Page-level text extractions:
----
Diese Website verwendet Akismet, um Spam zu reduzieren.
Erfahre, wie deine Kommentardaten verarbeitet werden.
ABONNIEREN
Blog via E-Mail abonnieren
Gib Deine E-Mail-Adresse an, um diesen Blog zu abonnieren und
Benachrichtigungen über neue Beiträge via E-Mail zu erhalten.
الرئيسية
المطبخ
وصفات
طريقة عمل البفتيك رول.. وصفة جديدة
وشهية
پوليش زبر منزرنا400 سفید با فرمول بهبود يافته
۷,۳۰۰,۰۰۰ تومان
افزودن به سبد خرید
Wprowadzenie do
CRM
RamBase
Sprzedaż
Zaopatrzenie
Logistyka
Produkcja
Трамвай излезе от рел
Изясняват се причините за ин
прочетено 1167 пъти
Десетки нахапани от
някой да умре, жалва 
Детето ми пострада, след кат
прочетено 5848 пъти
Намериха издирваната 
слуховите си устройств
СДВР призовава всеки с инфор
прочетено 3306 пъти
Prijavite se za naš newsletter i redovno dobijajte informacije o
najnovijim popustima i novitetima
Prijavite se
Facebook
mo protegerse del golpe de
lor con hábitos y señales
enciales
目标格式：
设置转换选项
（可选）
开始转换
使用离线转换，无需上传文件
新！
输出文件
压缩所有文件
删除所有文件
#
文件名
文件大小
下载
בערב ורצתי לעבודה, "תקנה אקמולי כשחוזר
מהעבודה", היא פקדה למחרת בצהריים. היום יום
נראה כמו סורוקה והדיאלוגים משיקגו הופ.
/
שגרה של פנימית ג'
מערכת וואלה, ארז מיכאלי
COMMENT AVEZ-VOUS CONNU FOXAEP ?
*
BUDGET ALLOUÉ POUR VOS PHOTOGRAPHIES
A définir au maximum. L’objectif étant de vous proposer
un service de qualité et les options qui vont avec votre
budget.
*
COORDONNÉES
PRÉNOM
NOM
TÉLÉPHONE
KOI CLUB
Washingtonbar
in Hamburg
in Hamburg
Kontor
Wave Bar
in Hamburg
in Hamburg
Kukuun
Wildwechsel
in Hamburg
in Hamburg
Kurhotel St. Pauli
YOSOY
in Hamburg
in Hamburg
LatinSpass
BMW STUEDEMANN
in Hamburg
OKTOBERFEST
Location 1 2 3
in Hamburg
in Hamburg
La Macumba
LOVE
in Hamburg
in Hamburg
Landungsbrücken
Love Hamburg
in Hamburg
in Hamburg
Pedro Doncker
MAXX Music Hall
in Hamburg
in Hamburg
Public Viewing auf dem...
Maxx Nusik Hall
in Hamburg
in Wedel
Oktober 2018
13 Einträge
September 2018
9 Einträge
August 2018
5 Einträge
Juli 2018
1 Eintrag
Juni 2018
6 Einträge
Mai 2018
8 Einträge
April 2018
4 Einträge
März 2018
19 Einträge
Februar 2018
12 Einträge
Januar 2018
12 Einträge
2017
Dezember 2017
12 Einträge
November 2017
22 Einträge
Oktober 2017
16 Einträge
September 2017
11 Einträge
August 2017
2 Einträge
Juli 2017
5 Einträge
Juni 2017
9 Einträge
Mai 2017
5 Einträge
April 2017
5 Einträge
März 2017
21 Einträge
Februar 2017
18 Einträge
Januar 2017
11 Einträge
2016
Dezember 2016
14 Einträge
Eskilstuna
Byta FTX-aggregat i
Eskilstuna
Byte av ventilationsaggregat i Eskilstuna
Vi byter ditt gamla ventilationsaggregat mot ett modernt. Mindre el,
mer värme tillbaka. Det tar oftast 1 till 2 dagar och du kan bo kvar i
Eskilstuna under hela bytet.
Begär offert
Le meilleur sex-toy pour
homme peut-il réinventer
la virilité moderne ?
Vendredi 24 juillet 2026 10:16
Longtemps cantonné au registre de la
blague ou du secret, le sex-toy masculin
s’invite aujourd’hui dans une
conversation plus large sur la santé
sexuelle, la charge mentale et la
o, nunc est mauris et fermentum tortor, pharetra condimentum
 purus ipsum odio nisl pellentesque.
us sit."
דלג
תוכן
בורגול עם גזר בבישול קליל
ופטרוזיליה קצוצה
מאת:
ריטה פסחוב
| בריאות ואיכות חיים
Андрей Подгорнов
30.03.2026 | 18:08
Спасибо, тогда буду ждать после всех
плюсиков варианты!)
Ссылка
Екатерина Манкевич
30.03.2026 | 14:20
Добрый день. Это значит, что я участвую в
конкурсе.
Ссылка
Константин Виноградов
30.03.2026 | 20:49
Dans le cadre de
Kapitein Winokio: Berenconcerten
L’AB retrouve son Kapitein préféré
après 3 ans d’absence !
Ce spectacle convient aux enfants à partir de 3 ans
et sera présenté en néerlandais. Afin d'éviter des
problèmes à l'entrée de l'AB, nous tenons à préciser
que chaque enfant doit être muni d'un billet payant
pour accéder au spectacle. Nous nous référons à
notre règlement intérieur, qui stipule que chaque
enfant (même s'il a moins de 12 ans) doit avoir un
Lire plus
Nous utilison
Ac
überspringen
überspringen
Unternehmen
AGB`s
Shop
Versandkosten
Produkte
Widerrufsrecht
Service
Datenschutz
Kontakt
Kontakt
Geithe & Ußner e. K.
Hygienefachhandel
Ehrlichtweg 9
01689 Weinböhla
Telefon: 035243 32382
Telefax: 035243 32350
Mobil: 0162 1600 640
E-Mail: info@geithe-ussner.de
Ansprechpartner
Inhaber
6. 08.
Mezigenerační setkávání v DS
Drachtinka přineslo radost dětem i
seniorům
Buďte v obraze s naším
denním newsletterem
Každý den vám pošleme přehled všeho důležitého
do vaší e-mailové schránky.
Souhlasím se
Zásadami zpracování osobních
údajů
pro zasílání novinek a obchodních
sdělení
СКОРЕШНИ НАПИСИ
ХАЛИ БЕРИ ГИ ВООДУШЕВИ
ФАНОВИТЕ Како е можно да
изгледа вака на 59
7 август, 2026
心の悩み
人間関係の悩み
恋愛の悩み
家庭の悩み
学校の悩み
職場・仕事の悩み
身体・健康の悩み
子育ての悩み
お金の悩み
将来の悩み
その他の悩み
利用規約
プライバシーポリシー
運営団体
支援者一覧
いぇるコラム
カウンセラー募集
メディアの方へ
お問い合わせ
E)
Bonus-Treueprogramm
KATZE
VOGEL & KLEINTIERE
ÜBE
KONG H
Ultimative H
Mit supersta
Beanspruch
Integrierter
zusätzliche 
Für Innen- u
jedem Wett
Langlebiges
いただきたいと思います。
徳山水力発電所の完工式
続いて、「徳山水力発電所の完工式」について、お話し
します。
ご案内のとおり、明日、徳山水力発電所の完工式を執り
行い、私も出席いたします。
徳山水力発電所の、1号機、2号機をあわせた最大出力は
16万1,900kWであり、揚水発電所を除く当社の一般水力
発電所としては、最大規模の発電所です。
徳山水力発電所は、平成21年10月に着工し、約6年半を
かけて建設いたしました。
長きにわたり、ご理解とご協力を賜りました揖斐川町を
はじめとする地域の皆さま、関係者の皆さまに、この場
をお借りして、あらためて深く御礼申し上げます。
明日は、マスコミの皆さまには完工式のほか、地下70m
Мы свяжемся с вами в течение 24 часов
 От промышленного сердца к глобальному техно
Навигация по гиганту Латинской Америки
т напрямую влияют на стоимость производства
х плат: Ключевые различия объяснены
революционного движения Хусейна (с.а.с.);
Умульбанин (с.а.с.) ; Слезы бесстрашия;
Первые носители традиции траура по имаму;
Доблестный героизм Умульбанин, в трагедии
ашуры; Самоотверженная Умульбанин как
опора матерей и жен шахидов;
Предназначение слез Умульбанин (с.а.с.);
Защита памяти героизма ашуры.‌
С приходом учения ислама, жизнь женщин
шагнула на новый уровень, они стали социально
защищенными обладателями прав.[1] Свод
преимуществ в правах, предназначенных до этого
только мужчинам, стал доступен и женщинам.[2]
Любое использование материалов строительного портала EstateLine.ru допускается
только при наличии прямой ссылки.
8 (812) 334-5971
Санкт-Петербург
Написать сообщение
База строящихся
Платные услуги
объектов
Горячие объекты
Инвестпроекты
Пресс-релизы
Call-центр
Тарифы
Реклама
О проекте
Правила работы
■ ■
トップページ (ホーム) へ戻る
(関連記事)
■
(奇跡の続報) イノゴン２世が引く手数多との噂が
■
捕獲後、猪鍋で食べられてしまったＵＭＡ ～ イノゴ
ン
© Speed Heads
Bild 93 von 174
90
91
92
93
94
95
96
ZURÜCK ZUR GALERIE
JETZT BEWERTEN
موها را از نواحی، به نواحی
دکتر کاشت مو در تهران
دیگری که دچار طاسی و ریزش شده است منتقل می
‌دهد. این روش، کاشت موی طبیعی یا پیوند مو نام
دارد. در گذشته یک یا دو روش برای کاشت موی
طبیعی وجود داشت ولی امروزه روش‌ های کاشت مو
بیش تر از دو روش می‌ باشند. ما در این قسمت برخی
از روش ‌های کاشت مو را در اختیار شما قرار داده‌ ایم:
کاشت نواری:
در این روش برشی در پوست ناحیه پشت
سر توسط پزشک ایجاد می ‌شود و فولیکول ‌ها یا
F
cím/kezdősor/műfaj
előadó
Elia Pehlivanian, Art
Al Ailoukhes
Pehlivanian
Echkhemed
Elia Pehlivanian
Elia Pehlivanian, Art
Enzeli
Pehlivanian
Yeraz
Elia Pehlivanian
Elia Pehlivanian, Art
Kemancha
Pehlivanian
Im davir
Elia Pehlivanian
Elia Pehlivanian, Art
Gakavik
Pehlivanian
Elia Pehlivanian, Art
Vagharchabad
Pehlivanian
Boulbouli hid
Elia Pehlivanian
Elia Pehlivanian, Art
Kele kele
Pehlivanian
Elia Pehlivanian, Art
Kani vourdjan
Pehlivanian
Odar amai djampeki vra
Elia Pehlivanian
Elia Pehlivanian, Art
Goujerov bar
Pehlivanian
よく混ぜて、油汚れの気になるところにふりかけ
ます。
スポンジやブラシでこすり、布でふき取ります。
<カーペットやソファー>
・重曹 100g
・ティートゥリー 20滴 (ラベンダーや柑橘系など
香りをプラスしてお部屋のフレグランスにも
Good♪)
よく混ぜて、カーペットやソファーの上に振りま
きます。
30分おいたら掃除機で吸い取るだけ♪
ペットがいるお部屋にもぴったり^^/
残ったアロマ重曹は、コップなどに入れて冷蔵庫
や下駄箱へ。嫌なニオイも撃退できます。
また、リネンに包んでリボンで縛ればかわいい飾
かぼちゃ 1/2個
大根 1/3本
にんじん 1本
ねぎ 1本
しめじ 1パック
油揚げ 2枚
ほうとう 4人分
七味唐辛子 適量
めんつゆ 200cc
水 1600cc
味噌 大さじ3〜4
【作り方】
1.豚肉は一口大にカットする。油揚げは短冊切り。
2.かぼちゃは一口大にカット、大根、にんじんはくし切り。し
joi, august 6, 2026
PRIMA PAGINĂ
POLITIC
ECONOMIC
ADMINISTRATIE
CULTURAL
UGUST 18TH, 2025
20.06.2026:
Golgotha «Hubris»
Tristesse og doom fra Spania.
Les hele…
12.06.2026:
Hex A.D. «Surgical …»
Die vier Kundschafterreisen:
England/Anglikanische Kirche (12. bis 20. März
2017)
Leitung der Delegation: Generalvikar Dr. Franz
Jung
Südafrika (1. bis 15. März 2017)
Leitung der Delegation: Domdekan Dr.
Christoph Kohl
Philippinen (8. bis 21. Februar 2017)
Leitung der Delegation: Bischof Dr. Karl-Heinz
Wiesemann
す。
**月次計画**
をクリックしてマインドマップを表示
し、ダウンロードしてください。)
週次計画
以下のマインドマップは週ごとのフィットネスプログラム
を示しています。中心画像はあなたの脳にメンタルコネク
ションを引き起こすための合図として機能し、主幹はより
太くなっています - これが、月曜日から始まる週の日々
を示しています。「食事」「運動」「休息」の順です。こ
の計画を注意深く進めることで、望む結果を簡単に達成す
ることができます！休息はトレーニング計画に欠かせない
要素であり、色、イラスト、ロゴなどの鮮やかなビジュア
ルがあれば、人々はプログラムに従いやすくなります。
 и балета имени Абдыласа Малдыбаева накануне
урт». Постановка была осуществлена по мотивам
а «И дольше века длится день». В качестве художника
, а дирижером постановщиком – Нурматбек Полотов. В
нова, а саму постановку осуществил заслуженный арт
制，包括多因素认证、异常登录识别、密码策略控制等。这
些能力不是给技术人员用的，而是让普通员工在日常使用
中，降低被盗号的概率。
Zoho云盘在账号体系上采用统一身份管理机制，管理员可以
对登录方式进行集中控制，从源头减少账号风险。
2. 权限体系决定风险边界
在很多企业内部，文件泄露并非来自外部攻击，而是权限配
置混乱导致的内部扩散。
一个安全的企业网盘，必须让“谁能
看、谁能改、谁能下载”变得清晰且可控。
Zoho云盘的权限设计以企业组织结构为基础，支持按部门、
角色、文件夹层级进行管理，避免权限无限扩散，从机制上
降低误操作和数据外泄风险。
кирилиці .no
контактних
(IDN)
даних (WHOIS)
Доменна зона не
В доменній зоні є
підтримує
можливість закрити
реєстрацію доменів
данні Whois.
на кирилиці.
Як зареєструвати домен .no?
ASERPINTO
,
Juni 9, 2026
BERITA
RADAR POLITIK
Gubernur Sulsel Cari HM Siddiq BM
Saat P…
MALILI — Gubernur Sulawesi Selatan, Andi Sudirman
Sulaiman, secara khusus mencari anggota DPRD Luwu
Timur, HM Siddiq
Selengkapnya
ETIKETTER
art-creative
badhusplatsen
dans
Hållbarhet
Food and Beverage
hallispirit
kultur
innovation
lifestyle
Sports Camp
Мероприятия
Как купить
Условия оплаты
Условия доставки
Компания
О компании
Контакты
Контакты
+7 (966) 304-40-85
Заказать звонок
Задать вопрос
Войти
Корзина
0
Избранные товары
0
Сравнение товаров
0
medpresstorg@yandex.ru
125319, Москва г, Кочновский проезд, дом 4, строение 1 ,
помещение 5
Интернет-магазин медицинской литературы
----
- EXERCISE INSTRUCTIONS -
Return word for word the lines above from the line with "COMMENT AVEZ-VOUS CONNU FOXAEP ?" to the line with "MAXX Music Hall", including both and leaving out all others.

- SOLUTION BELOW -
COMMENT AVEZ-VOUS CONNU FOXAEP ?
*
BUDGET ALLOUÉ POUR VOS PHOTOGRAPHIES
A définir au maximum. L’objectif étant de vous proposer
un service de qualité et les options qui vont avec votre
budget.
*
COORDONNÉES
PRÉNOM
NOM
TÉLÉPHONE
KOI CLUB
Washingtonbar
in Hamburg
in Hamburg
Kontor
Wave Bar
in Hamburg
in Hamburg
Kukuun
Wildwechsel
in Hamburg
in Hamburg
Kurhotel St. Pauli
YOSOY
in Hamburg
in Hamburg
LatinSpass
BMW STUEDEMANN
in Hamburg
OKTOBERFEST
Location 1 2 3
in Hamburg
in Hamburg
La Macumba
LOVE
in Hamburg
in Hamburg
Landungsbrücken
Love Hamburg
in Hamburg
in Hamburg
Pedro Doncker
MAXX Music Hall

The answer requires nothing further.